Unlike former sociological theories, which presented general models of social change with particular focus at the societal level, world-systems theory (or world system perspective) explores the role and relationships between societies (and the subsequent changes produced by them). A theory primarily developed by Immanuel Wallerstein, Samir Amin, Giovanni Arrighi and Andre Gunder Frank in response to the many new activities in the capitalist world-economy during the mid 1970s, world-systems theory is derived from two key intellectual sources, the neo-Marxist literature on development and the French Annales School and Fernand Braudel.

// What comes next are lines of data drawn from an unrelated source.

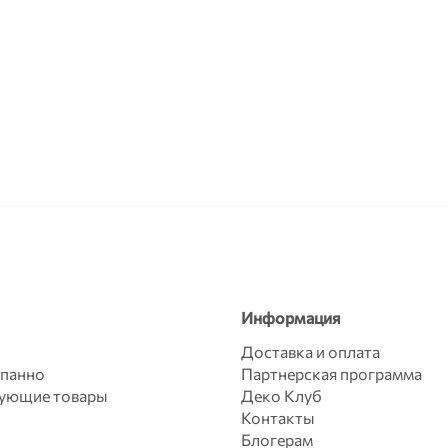
Информация
Доставка и оплата
 панно
Партнерская программа
вующие товары
Деко Клуб
Контакты
Блогерам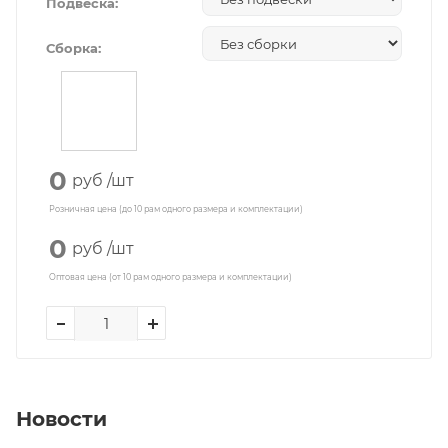
Подвеска:
Сборка:
0
руб
/шт
Розничная цена (до 10 рам одного размера и комплектации)
0
руб
/шт
Оптовая цена (от 10 рам одного размера и комплектации)
Новости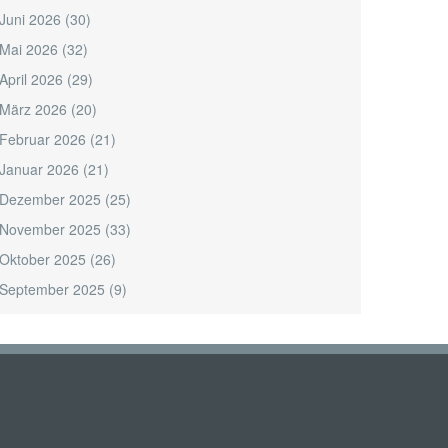
Juni 2026
(30)
Mai 2026
(32)
April 2026
(29)
März 2026
(20)
Februar 2026
(21)
Januar 2026
(21)
Dezember 2025
(25)
November 2025
(33)
Oktober 2025
(26)
September 2025
(9)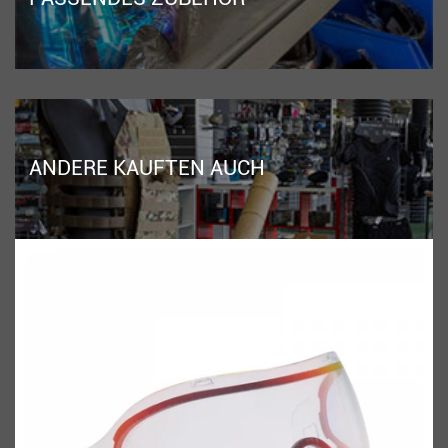
ANDERE KAUFTEN AUCH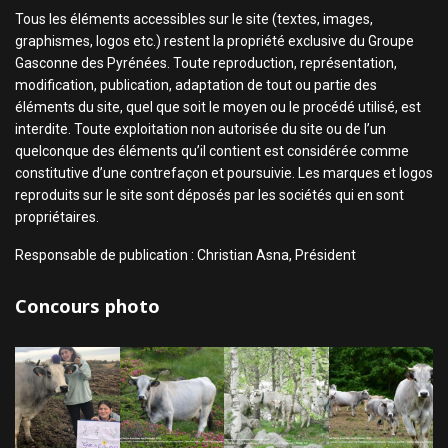
Tous les éléments accessibles sur le site (textes, images,
graphismes, logos etc.) restent la propriété exclusive du Groupe
Gasconne des Pyrénées. Toute reproduction, représentation,
modification, publication, adaptation de tout ou partie des
éléments du site, quel que soit le moyen ou le procédé utilisé, est
interdite. Toute exploitation non autorisée du site ou de l’un
quelconque des éléments qu’il contient est considérée comme
constitutive d’une contrefaçon et poursuivie. Les marques et logos
reproduits sur le site sont déposés par les sociétés qui en sont
propriétaires.
Responsable de publication : Christian Asna, Président
Concours photo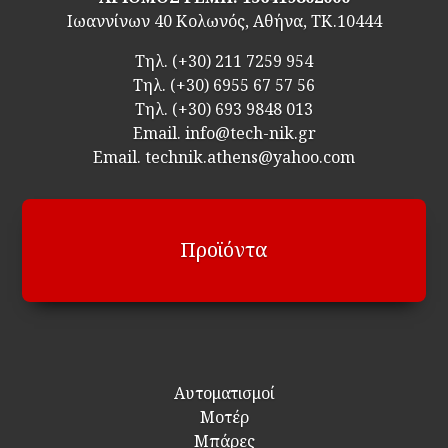
Ιωαννίνων 40 Κολωνός, Αθήνα, ΤΚ.10444
Τηλ.
(+30) 211 7259 954
Τηλ.
(+30) 6955 67 57 56
Τηλ.
(+30) 693 9848 013
Email.
info@tech-nik.gr
Email. technik.athens@yahoo.com
Προϊόντα
Αυτοματισμοί
Μοτέρ
Μπάρες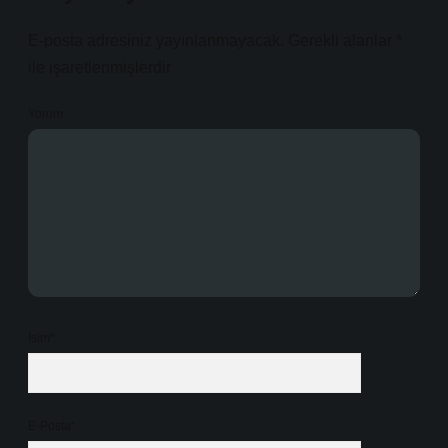
E-posta adresiniz yayınlanmayacak.
Gerekli alanlar
*
ile işaretlenmişlerdir
Yorum
İsim*
E-Posta*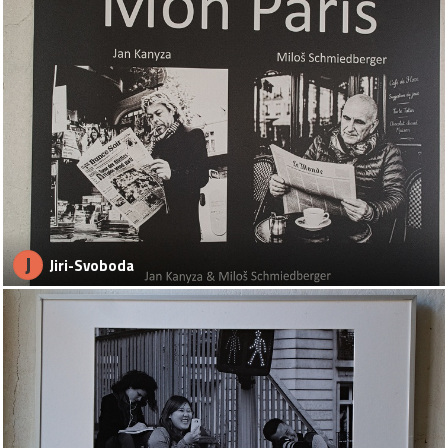
J
Jiri-Svoboda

In Wallerstein's 1987 publication, World-System Analysis, he proclaims that world-systems theory is "a protest against the way in which social scientific inquiry is structured for all of us at its inception in the middle of the nineteenth century." He goes on to criticize the prevailing conception of dependency theory, and argues that the world is much too complicated to be classified as a bimodal system, a system with only cores and peripheries. It is in this light that one of the main tenets of world-systems theory appeared, the belief in the semi-periphery, which created a tri-modal system consisting of the core, semi-periphery, and periphery.

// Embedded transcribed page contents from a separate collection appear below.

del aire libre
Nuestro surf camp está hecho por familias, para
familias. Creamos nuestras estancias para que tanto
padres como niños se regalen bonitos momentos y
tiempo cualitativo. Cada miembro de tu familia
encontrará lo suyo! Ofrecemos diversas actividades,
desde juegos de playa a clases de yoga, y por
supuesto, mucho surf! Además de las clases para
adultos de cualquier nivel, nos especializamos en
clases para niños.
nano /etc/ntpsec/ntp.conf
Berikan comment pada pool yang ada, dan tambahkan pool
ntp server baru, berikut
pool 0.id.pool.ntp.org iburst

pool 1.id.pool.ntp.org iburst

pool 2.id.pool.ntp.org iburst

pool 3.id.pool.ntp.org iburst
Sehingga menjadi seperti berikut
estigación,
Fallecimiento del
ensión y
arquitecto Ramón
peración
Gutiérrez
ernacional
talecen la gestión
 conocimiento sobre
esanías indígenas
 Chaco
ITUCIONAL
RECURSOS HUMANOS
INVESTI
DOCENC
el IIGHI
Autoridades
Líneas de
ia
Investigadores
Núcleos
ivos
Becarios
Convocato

There are many ways to attribute a specific country to the core, semi-periphery, or periphery. Using an empirically-based sharp formal definition of "domination" in a two-country relationship, Piana in 2004 defined the "core" as made up of "free countries" dominating others without being dominated, the "periphery" as the countries which are dominated, and "semi-periphery" as the countries which are dominated (usuallybut not necessarilyby core countries) while at the same time they dominate others (usually in the periphery).